# Rip off??



## 100784 (Aug 30, 2006)

Recently took my van, not yet a year old to the local dealer for some warenty work, had been reporting that the gas was taking longer and longer to flow (after turning bottle off whilst travelling and on again on arrival at site) They said it was the regulator at fault and replaced it under warrenty. Joy of joys! However I was charged £70 because during the replacement a leak was found in the system. Told leaks were not covered under warrenty. Never really established where the leak was! Had me over a barrel as they said they would cap the gas off if I did not have the work carried out by them whilst there that day! A rip off I wondered??


----------



## 98452 (Apr 2, 2006)

Now that is a rip off :!:


What poor PR :roll:


----------



## StAubyns (Jun 4, 2006)

I would say that a gas leak is definitely covered by the warranty - well mine was anyway

I would not be a happy bunny if that had happened to me

Geoff


----------



## KeiththeBigUn (Oct 3, 2007)

I would have expected that the gas supply to be included in the warranty. I certainly would ask to see where it states explicitly in the warranty that it is not covered and take it from there.

Also if they sold you the van I would have thought that they would have fixed it as a measure of good will.

It does sound a bit of a rip off though.


----------



## grumpyman (Sep 24, 2006)

http://www.motorhomefacts.com/ftopicp-322055.html#322055

Have a look at his may assist you as swift now own Autocruise.


----------



## 100784 (Aug 30, 2006)

Thanks GM 
Scanned though it just made me more angry. Will read later!


----------



## tonyt (May 25, 2005)

So who was this local dealer?


----------



## chrisjrv (May 7, 2007)

Please name the dealer involved so that we all know who it is, including them!
Regards,
Chris V


----------



## JohnsCrossMotorHomes (Jul 21, 2007)

stickey said:


> Please name the dealer involved so that we all know who it is, including them!
> Regards,
> Chris V


Doubt if they will ever read it!

I will respond tomorrow, when I have had a chat with Glenn, our Service Manager.

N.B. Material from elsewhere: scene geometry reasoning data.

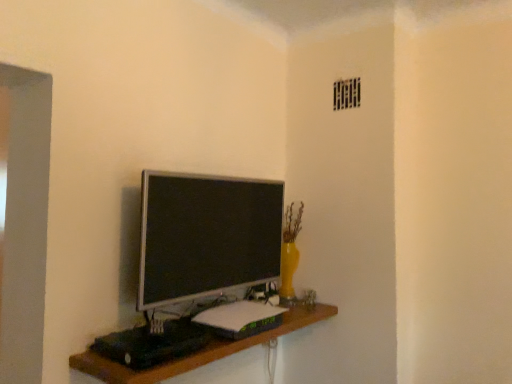 Measure the distance between point (120, 373) and camera.

They are 1.13 meters apart.

What is the approximate height of wooden shelf at center?

wooden shelf at center is 22.27 centimeters in height.

What do you see at coordinates (198, 351) in the screenshot? This screenshot has height=384, width=512. I see `wooden shelf at center` at bounding box center [198, 351].

Where is `wooden shelf at center`? wooden shelf at center is located at coordinates (198, 351).

What is the approximate width of satin silver monitor at center?

6.87 inches.

The height and width of the screenshot is (384, 512). Describe the element at coordinates (206, 236) in the screenshot. I see `satin silver monitor at center` at that location.

Where is `satin silver monitor at center`? The height and width of the screenshot is (384, 512). satin silver monitor at center is located at coordinates (206, 236).

Locate an element on the screen. Image resolution: width=512 pixels, height=384 pixels. wooden shelf at center is located at coordinates (198, 351).

Based on their positions, is wooden shelf at center located to the left or right of satin silver monitor at center?

From the image, it's evident that wooden shelf at center is to the right of satin silver monitor at center.

Looking at this image, relative to satin silver monitor at center, is wooden shelf at center in front or behind?

Clearly, wooden shelf at center is in front of satin silver monitor at center.

Which is closer to the camera, (113, 380) or (194, 200)?

Point (113, 380) is closer to the camera than point (194, 200).

From the image's perspective, does wooden shelf at center appear lower than satin silver monitor at center?

Yes.

From a real-world perspective, who is located lower, wooden shelf at center or satin silver monitor at center?

wooden shelf at center is physically lower.

Is wooden shelf at center thinner than satin silver monitor at center?

No, wooden shelf at center is not thinner than satin silver monitor at center.

Can you confirm if wooden shelf at center is taller than satin silver monitor at center?

No.

Considering the relative sizes of wooden shelf at center and satin silver monitor at center in the image provided, is wooden shelf at center smaller than satin silver monitor at center?

Actually, wooden shelf at center might be larger than satin silver monitor at center.

Is wooden shelf at center spatially inside satin silver monitor at center, or outside of it?

wooden shelf at center lies outside satin silver monitor at center.

Is wooden shelf at center positioned far away from satin silver monitor at center?

No, wooden shelf at center is not far away from satin silver monitor at center.

Could you tell me if wooden shelf at center is turned towards satin silver monitor at center?

No, wooden shelf at center is not facing towards satin silver monitor at center.

Find the location of `television above the wooden shelf at center (from the image's perspective)`. television above the wooden shelf at center (from the image's perspective) is located at coordinates (206, 236).

Considering the relative positions of satin silver monitor at center and wooden shelf at center in the image provided, is satin silver monitor at center to the left of wooden shelf at center from the viewer's perspective?

Yes, satin silver monitor at center is to the left of wooden shelf at center.

Considering their positions, is satin silver monitor at center located in front of or behind wooden shelf at center?

Clearly, satin silver monitor at center is behind wooden shelf at center.

Considering the positions of point (229, 246) and point (218, 351), is point (229, 246) closer or farther from the camera than point (218, 351)?

Point (229, 246) is farther from the camera than point (218, 351).

From the image's perspective, which is below, satin silver monitor at center or wooden shelf at center?

wooden shelf at center, from the image's perspective.

From a real-world perspective, is satin silver monitor at center positioned above or below wooden shelf at center?

Clearly, from a real-world perspective, satin silver monitor at center is above wooden shelf at center.

Which of these two, satin silver monitor at center or wooden shelf at center, is thinner?

Thinner between the two is satin silver monitor at center.

Can you confirm if satin silver monitor at center is taller than wooden shelf at center?

Yes, satin silver monitor at center is taller than wooden shelf at center.

In terms of size, does satin silver monitor at center appear bigger or smaller than wooden shelf at center?

Clearly, satin silver monitor at center is smaller in size than wooden shelf at center.

Could wooden shelf at center be considered to be inside satin silver monitor at center?

No, wooden shelf at center is not surrounded by satin silver monitor at center.

Are satin silver monitor at center and wooden shelf at center making contact?

No.

Is satin silver monitor at center positioned with its back to wooden shelf at center?

No, wooden shelf at center is not at the back of satin silver monitor at center.

How different are the orientations of satin silver monitor at center and wooden shelf at center in degrees?

satin silver monitor at center and wooden shelf at center are facing 0.0786 degrees away from each other.

Measure the distance from satin silver monitor at center to wooden shelf at center.

satin silver monitor at center and wooden shelf at center are 33.64 centimeters apart from each other.

Find the location of a particular element. The image size is (512, 384). shelf beneath the satin silver monitor at center (from a real-world perspective) is located at coordinates coord(198,351).

Where is `television positioned vertically above the wooden shelf at center (from a real-world perspective)`? The image size is (512, 384). television positioned vertically above the wooden shelf at center (from a real-world perspective) is located at coordinates (206, 236).

Where is `shelf that is on the right side of satin silver monitor at center`? This screenshot has width=512, height=384. shelf that is on the right side of satin silver monitor at center is located at coordinates (198, 351). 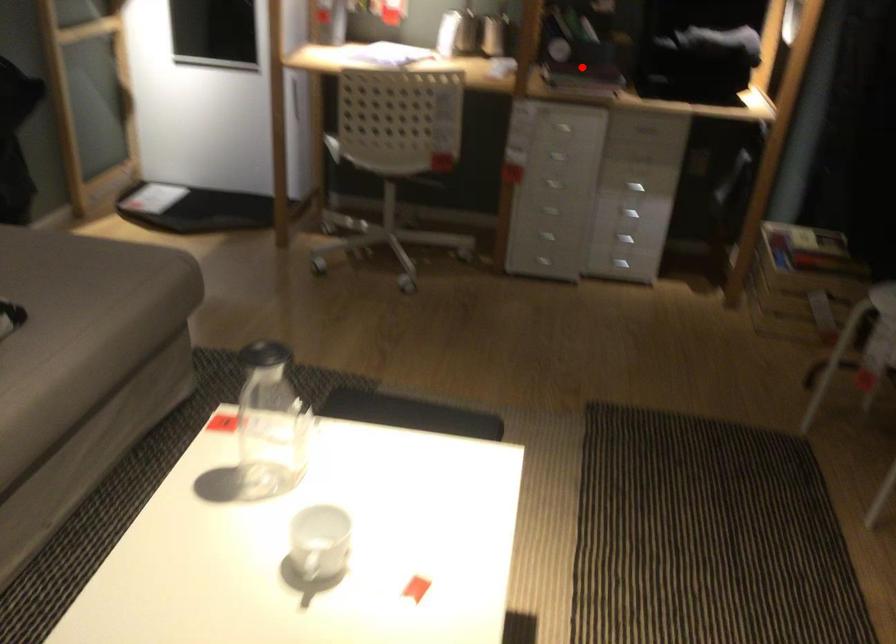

At first glance seems strange to me as it is part of the habitation 'build'

Standard gas regulators are peanuts anyway, we sell them for £5-99p upwards.


----------



## Spacerunner (Mar 18, 2006)

To get back to the original post. Did you know that there is a problem with a residue leeching out of the rubber (?) gas pipes that link the regulator to the gas bottle. This could well be the cause of the original problem, and from what I can remember the gas/regulator/dealer or whoever were replacing the affected regulators free of charge.


----------



## JohnsCrossMotorHomes (Jul 21, 2007)

mickwardley said:


> Recently took my van, not yet a year old to the local dealer for some warenty work, had been reporting that the gas was taking longer and longer to flow (after turning bottle off whilst travelling and on again on arrival at site) They said it was the regulator at fault and replaced it under warrenty. Joy of joys! However I was charged £70 because during the replacement a leak was found in the system. Told leaks were not covered under warrenty. Never really established where the leak was! Had me over a barrel as they said they would cap the gas off if I did not have the work carried out by them whilst there that day! A rip off I wondered??


Hi Mick,

As promised, I have spoken to my Service Dept and as far as they are concerned, the gas leak if it had been brought into us, would have been fully covered under the Swift Warranty irrespective of where the MH had been purchased and no charge would have been made.

There is a 'warning' about rubber gas pipes 'leeching' if that was where the gas was leaking from but thats a ten minute job fitting a new rubber from the regulator to the HM pipework and would still have been free of charge.

If the leak was inside the MH, it would still have been under warranty and fixed, no charge.

As regards the Swift extended second and third year warranties, we interpret those conditions with common sense.

All our habitation and mechanical services are carried out on a 'fixed price' menu clearly displayed in Service Reception.

e.g Habitation: £99 plus parts and VAT
Mechanical: £135 plus parts (oil, filters and mechanical parts if required)

Regards


----------



## citroennut (May 16, 2005)

JohnsCrossMotorHomes said:


> mickwardley said:
> 
> 
> > Recently took my van, not yet a year old to the local dealer for some warenty work, had been reporting that the gas was taking longer and longer to flow (after turning bottle off whilst travelling and on again on arrival at site) They said it was the regulator at fault and replaced it under warrenty. Joy of joys! However I was charged £70 because during the replacement a leak was found in the system. Told leaks were not covered under warrenty. Never really established where the leak was! Had me over a barrel as they said they would cap the gas off if I did not have the work carried out by them whilst there that day! A rip off I wondered??
> ...


ouch  last service by mercedes was £117 all in 

simon


----------



## cabby (May 14, 2005)

Well come on then, who was the offending dealer.

cabby


----------